There are a lot of chapters missing in parenting books, most notably “Daylight Savings Time: Your new arch nemesis.”
Until Junior, I had no idea I could be so passionately opposed to something as seemingly innocuous as changing the clock. Now I know: It’s the manmade evil that guarantees your child will wake an hour earlier.
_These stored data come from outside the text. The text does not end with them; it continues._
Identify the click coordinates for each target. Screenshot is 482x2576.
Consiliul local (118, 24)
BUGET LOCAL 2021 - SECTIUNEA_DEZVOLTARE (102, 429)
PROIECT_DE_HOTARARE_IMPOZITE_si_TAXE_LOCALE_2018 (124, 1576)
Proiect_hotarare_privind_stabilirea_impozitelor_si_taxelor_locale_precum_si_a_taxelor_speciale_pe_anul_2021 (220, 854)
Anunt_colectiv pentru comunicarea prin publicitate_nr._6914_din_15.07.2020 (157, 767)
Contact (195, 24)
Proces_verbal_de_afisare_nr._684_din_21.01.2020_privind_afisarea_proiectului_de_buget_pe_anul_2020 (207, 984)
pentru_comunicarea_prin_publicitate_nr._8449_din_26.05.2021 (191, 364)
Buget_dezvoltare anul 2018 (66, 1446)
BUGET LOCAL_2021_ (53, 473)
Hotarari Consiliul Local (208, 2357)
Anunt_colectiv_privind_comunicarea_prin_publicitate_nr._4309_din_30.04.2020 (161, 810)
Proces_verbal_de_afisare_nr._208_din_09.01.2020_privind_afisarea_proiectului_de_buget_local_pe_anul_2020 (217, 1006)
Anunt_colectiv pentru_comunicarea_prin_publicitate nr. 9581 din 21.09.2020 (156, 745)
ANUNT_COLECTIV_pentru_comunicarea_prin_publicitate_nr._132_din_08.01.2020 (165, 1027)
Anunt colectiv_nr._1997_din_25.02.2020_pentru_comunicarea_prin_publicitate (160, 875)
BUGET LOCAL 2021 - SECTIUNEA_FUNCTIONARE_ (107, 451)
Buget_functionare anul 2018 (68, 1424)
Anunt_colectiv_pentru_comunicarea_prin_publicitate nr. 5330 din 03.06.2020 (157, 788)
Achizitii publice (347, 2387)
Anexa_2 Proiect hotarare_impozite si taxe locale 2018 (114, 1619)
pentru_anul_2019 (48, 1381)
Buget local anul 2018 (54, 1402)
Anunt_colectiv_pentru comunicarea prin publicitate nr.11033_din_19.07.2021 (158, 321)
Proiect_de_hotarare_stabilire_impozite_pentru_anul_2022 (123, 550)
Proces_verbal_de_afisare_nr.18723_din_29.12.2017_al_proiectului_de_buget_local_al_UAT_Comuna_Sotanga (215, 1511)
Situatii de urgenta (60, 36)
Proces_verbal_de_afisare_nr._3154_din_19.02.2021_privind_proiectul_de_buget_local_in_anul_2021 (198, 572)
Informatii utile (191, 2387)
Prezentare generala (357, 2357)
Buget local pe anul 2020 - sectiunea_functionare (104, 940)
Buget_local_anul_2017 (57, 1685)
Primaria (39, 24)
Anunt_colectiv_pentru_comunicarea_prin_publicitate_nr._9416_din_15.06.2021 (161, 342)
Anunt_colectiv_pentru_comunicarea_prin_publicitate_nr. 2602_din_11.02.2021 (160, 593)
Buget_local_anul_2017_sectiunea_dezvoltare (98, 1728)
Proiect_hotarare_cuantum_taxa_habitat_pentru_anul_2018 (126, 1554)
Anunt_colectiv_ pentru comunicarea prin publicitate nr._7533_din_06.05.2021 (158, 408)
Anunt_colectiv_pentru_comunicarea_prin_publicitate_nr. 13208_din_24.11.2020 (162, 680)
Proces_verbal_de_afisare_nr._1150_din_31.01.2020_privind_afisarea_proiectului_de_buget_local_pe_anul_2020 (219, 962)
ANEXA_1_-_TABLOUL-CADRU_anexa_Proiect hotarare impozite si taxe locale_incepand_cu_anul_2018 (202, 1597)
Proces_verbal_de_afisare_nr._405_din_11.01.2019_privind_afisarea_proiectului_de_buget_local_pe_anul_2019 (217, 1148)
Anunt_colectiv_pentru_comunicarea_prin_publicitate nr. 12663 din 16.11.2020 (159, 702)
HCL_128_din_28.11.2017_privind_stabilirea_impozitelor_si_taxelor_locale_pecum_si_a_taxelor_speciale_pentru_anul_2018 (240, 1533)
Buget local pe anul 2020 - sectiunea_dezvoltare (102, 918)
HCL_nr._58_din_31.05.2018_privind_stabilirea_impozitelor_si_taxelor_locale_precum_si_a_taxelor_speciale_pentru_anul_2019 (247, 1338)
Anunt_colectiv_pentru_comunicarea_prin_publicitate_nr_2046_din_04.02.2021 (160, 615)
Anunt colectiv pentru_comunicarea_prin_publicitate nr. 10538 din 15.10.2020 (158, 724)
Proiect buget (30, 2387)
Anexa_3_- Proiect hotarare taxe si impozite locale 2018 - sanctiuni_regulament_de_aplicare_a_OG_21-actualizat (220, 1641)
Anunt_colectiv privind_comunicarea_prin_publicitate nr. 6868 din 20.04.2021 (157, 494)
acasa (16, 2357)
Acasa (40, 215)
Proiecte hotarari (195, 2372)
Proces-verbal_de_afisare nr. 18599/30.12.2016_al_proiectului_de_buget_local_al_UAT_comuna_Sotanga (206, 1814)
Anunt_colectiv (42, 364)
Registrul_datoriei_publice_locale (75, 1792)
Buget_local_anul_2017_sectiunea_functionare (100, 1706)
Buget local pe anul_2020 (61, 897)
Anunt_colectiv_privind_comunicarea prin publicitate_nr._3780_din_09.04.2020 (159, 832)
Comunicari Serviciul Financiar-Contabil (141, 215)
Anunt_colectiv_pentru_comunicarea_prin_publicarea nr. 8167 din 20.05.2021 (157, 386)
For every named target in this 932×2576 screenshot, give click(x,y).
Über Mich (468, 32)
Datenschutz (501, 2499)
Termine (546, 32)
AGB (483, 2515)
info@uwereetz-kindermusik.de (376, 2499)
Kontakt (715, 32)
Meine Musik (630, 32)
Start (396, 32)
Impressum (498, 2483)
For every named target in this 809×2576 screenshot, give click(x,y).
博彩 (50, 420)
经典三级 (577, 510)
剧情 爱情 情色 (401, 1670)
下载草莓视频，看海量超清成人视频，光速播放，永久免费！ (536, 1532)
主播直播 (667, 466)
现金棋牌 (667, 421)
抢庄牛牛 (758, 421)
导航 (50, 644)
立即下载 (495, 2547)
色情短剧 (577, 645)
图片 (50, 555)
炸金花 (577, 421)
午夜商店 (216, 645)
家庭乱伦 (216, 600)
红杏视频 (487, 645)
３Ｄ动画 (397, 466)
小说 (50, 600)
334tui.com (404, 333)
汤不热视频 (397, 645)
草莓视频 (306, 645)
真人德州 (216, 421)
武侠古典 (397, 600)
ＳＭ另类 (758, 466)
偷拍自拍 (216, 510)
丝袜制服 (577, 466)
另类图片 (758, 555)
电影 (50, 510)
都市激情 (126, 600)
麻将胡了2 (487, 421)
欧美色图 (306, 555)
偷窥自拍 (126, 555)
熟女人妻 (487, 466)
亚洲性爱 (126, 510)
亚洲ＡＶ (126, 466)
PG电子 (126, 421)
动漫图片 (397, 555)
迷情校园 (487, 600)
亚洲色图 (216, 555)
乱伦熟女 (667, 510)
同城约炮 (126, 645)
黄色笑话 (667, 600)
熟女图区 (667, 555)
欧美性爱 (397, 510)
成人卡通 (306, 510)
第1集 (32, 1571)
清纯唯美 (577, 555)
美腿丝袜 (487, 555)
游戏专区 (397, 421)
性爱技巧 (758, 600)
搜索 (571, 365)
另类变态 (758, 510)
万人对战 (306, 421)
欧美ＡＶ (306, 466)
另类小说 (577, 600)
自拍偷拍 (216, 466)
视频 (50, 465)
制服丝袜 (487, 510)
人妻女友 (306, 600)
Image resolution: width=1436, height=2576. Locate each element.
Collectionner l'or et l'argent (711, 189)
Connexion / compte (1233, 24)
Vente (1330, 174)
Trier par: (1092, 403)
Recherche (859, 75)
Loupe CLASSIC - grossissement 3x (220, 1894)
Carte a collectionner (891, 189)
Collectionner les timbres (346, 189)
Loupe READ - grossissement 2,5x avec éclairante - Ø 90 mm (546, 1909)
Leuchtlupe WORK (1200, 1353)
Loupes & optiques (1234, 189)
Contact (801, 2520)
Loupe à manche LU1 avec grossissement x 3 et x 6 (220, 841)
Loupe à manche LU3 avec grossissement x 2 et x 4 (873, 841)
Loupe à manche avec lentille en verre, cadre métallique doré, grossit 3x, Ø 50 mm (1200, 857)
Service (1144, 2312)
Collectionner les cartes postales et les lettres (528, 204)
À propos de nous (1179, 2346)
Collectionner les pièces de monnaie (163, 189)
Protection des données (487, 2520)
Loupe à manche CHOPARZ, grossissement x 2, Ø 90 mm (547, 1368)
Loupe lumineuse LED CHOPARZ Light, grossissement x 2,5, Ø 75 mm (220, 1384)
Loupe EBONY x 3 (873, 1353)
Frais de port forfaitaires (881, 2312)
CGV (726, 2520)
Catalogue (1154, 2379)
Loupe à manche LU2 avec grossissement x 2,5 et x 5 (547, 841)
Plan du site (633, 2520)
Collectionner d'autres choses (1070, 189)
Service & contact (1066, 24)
I know everyone says your child will readjust to the time change and eventually get back on his or her previous schedule. But I’m not a gullible newbie anymore. I’ve got a year of practical experience under my belt. Junior didn’t readjust last year. I distinctly remember not only catching Krista Tippet’s broadcast every Sunday morning at 7 a.m., but having time to tailgate beforehand with coffee and Eggos (NPR, I swear our donation is coming).
Of course back then, I was happy with six thirty. I was so sleep deprived I was appeased by the promise of consecutive sleep, never mind reaching for the heights of a late morning.
But now? Now I am greedy for sleep. And this morning, in what can only be described as a major big bitch slap from the Universe, Junior slept until eight. Glorious eight! He’s been sleeping later and later and I know—I know!—that that was just a taste of what’s to come.
What I wouldn’t give for a one-way trip to the Grand Canyon right now. The clocks there aren't fickle.